SK Hynix just knocked Samsung off its perch on the KOSPI index — a position Samsung had held for a quarter century.
Shares in SK Hynix closed up 5.6% on Monday, lifting its market cap to 2,080.4 trillion won ($1.35 trillion), narrowly ahead of Samsung's 2,066.7 trillion won (excluding preferred shares). The gain capped a more than 340% rally this year, driven almost entirely by demand for high-bandwidth memory from Nvidia and other AI chip buyers. SK Hynix held 61% of the global HBM market in 2025, compared with 17% for Samsung and 21% for Micron.

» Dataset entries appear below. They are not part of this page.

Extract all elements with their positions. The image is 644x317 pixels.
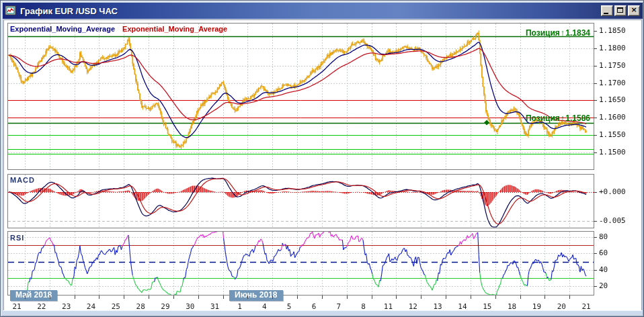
month-badge-may: Май 2018 [10, 290, 57, 301]
position-1-text: Позиция [526, 28, 560, 38]
window-controls: × [601, 5, 640, 16]
title-bar[interactable]: График EUR /USD ЧАС × [3, 3, 643, 19]
rsi-panel-title: RSI [10, 234, 24, 242]
rsi-panel[interactable] [7, 231, 594, 296]
up-arrow-icon: ↑ [561, 113, 565, 123]
price-panel[interactable] [7, 23, 594, 170]
up-arrow-icon: ↑ [561, 28, 565, 38]
legend-ema-fast[interactable]: Exponential_Moving_Average [10, 25, 115, 33]
minimize-button[interactable] [601, 5, 613, 16]
maximize-button[interactable] [614, 5, 627, 16]
window-bottom-frame [3, 310, 643, 314]
chart-app-icon [5, 5, 17, 16]
price-chart-canvas[interactable] [8, 24, 594, 169]
position-label-1: Позиция↑1.1834 [526, 28, 590, 38]
position-2-price: 1.1586 [565, 114, 590, 123]
month-badge-june: Июнь 2018 [229, 290, 283, 301]
app-window: График EUR /USD ЧАС × Exponential_Moving… [0, 0, 644, 317]
position-1-price: 1.1834 [565, 28, 590, 38]
legend-ema-slow[interactable]: Exponential_Moving_Average [122, 25, 227, 33]
close-icon: × [629, 5, 639, 14]
close-button[interactable]: × [628, 5, 640, 16]
maximize-icon [617, 7, 623, 13]
rsi-chart-canvas[interactable] [8, 232, 594, 295]
macd-panel[interactable] [7, 174, 594, 228]
window-title: График EUR /USD ЧАС [20, 6, 118, 16]
position-label-2: Позиция↑1.1586 [526, 113, 590, 123]
minimize-icon [604, 13, 608, 14]
position-2-text: Позиция [526, 114, 560, 123]
macd-panel-title: MACD [10, 176, 35, 184]
indicator-legend: Exponential_Moving_AverageExponential_Mo… [10, 25, 227, 33]
macd-chart-canvas[interactable] [8, 175, 594, 228]
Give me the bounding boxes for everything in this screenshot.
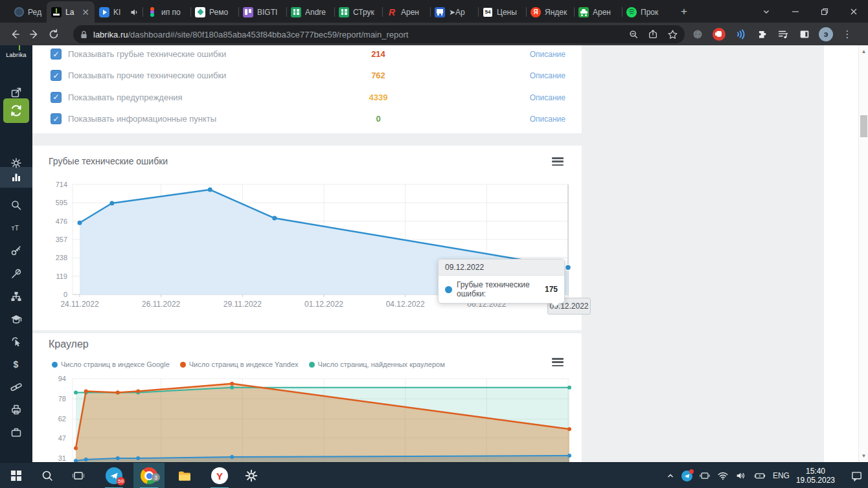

Samsung, for its part, contests the ranking, arguing that including preferred shares puts its cap at 2,246.4 trillion won.
The valuation flip is less a sudden upset than the payoff from a contrarian bet. SK Hynix kept investing in HBM through the 2023 memory downturn — when it posted a 7.73 trillion won annual operating loss — while Samsung reportedly ran into yield and qualification problems on its HBM3E chips that slowed Nvidia orders. Focus matters to investors too: SK Hynix makes memory and little else, whereas Samsung spans smartphones, displays, contract chipmaking, and appliances, diluting exposure to HBM's industry-leading margins.
The race is not over. Nvidia confirmed this month that all three major suppliers — Samsung, SK Hynix, and Micron — passed HBM4 certification for its Vera Rubin platform, and Samsung shipped the first 12-layer HBM4E samples in May. SK Hynix is projected to expand DRAM output by roughly 38% between 2025 and 2028 against Samsung's 17.5%, which would cut the current production gap from about 23% to under 10% — so the symbolic lead in market cap may prove easier to hold than the technical one.